Given data =
[Start of Attachment]
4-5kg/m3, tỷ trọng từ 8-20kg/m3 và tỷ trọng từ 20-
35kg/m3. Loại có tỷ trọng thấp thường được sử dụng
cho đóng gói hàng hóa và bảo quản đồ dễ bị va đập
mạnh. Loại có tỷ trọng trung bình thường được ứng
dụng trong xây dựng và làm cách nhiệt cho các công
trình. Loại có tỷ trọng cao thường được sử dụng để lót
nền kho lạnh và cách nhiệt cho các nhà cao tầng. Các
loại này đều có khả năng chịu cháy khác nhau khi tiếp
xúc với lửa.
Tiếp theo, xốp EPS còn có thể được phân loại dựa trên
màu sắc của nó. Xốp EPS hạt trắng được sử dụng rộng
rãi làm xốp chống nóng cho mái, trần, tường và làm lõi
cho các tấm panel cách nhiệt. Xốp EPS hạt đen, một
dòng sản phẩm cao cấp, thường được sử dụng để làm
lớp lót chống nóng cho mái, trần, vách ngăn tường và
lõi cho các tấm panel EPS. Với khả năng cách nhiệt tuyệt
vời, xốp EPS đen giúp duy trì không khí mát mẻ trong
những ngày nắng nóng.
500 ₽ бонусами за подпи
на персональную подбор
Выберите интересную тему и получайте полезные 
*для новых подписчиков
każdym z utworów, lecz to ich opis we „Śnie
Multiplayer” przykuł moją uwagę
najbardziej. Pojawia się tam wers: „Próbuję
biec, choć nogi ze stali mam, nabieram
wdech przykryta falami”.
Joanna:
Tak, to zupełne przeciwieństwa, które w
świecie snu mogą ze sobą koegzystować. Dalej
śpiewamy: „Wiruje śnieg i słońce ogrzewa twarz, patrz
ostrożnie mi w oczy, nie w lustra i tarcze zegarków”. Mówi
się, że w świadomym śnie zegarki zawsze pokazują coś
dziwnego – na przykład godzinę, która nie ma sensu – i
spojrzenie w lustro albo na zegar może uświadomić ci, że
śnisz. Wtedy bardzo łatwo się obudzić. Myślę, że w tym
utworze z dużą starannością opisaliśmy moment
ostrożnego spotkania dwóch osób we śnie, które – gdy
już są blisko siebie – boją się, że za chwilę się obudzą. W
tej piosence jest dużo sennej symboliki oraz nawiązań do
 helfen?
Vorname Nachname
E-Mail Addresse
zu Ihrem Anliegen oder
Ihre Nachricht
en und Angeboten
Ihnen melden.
[End of Attachment]
Exercise requirements = Only an exact retyping of the full data will do.

Answer to the problem =
4-5kg/m3, tỷ trọng từ 8-20kg/m3 và tỷ trọng từ 20-
35kg/m3. Loại có tỷ trọng thấp thường được sử dụng
cho đóng gói hàng hóa và bảo quản đồ dễ bị va đập
mạnh. Loại có tỷ trọng trung bình thường được ứng
dụng trong xây dựng và làm cách nhiệt cho các công
trình. Loại có tỷ trọng cao thường được sử dụng để lót
nền kho lạnh và cách nhiệt cho các nhà cao tầng. Các
loại này đều có khả năng chịu cháy khác nhau khi tiếp
xúc với lửa.
Tiếp theo, xốp EPS còn có thể được phân loại dựa trên
màu sắc của nó. Xốp EPS hạt trắng được sử dụng rộng
rãi làm xốp chống nóng cho mái, trần, tường và làm lõi
cho các tấm panel cách nhiệt. Xốp EPS hạt đen, một
dòng sản phẩm cao cấp, thường được sử dụng để làm
lớp lót chống nóng cho mái, trần, vách ngăn tường và
lõi cho các tấm panel EPS. Với khả năng cách nhiệt tuyệt
vời, xốp EPS đen giúp duy trì không khí mát mẻ trong
những ngày nắng nóng.
500 ₽ бонусами за подпи
на персональную подбор
Выберите интересную тему и получайте полезные 
*для новых подписчиков
każdym z utworów, lecz to ich opis we „Śnie
Multiplayer” przykuł moją uwagę
najbardziej. Pojawia się tam wers: „Próbuję
biec, choć nogi ze stali mam, nabieram
wdech przykryta falami”.
Joanna:
Tak, to zupełne przeciwieństwa, które w
świecie snu mogą ze sobą koegzystować. Dalej
śpiewamy: „Wiruje śnieg i słońce ogrzewa twarz, patrz
ostrożnie mi w oczy, nie w lustra i tarcze zegarków”. Mówi
się, że w świadomym śnie zegarki zawsze pokazują coś
dziwnego – na przykład godzinę, która nie ma sensu – i
spojrzenie w lustro albo na zegar może uświadomić ci, że
śnisz. Wtedy bardzo łatwo się obudzić. Myślę, że w tym
utworze z dużą starannością opisaliśmy moment
ostrożnego spotkania dwóch osób we śnie, które – gdy
już są blisko siebie – boją się, że za chwilę się obudzą. W
tej piosence jest dużo sennej symboliki oraz nawiązań do
 helfen?
Vorname Nachname
E-Mail Addresse
zu Ihrem Anliegen oder
Ihre Nachricht
en und Angeboten
Ihnen melden.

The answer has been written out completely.